WHAT IS EXPECTED -
Please restate the records below verbatim, omitting every image they hold.
————————
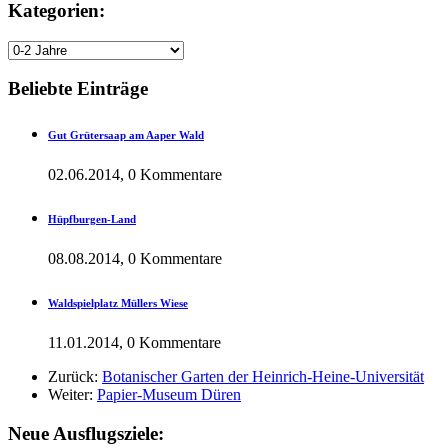
Kategorien:
Beliebte Einträge
Gut Grütersaap am Aaper Wald
02.06.2014, 0 Kommentare
Hüpfburgen-Land
08.08.2014, 0 Kommentare
Waldspielplatz Müllers Wiese
11.01.2014, 0 Kommentare
Zurück:
Botanischer Garten der Heinrich-Heine-Universität
Weiter:
Papier-Museum Düren
Neue Ausflugsziele:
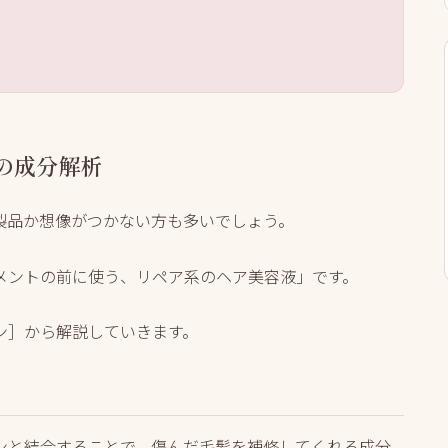
の成分解析
製品か想像がつかない方も多いでしょう。
メントの前に使う、リペア系のヘア美容液」
です。
ン］から解説していきます。
ンと結合することで、傷んだ毛髪を補修してくれる成分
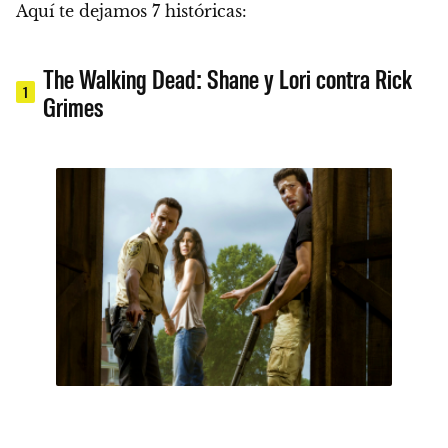
Aquí te dejamos 7 históricas:
The Walking Dead: Shane y Lori contra Rick
1
Grimes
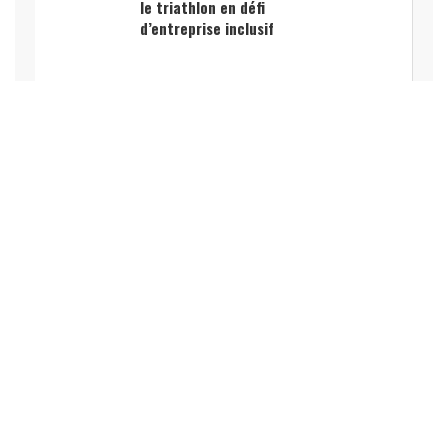
le triathlon en défi
d’entreprise inclusif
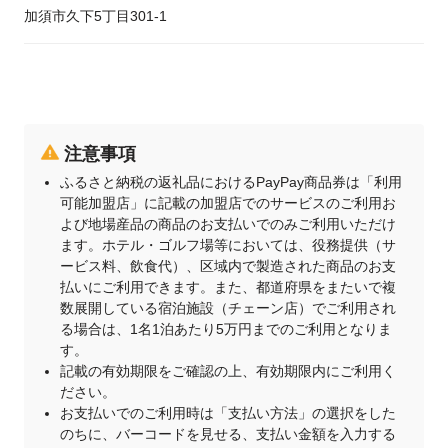
加須市久下5丁目301-1
注意事項
ふるさと納税の返礼品におけるPayPay商品券は「利用
可能加盟店」に記載の加盟店でのサービスのご利用お
よび地場産品の商品のお支払いでのみご利用いただけ
ます。ホテル・ゴルフ場等においては、役務提供（サ
ービス料、飲食代）、区域内で製造された商品のお支
払いにご利用できます。また、都道府県をまたいで複
数展開している宿泊施設（チェーン店）でご利用され
る場合は、1名1泊あたり5万円までのご利用となりま
す。
記載の有効期限をご確認の上、有効期限内にご利用く
ださい。
お支払いでのご利用時は「支払い方法」の選択をした
のちに、バーコードを見せる、支払い金額を入力する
————————
EXERCISE ANSWER -
Kategorien:
Beliebte Einträge
Gut Grütersaap am Aaper Wald
02.06.2014, 0 Kommentare
Hüpfburgen-Land
08.08.2014, 0 Kommentare
Waldspielplatz Müllers Wiese
11.01.2014, 0 Kommentare
Zurück:
Botanischer Garten der Heinrich-Heine-Universität
Weiter:
Papier-Museum Düren
Neue Ausflugsziele:
の成分解析
製品か想像がつかない方も多いでしょう。
メントの前に使う、リペア系のヘア美容液」
です。
ン］から解説していきます。
ンと結合することで、傷んだ毛髪を補修してくれる成分
Aquí te dejamos 7 históricas:
The Walking Dead: Shane y Lori contra Rick
1
Grimes
le triathlon en défi
d’entreprise inclusif
加須市久下5丁目301-1
注意事項
ふるさと納税の返礼品におけるPayPay商品券は「利用
可能加盟店」に記載の加盟店でのサービスのご利用お
よび地場産品の商品のお支払いでのみご利用いただけ
ます。ホテル・ゴルフ場等においては、役務提供（サ
ービス料、飲食代）、区域内で製造された商品のお支
払いにご利用できます。また、都道府県をまたいで複
数展開している宿泊施設（チェーン店）でご利用され
る場合は、1名1泊あたり5万円までのご利用となりま
す。
記載の有効期限をご確認の上、有効期限内にご利用く
ださい。
お支払いでのご利用時は「支払い方法」の選択をした
のちに、バーコードを見せる、支払い金額を入力する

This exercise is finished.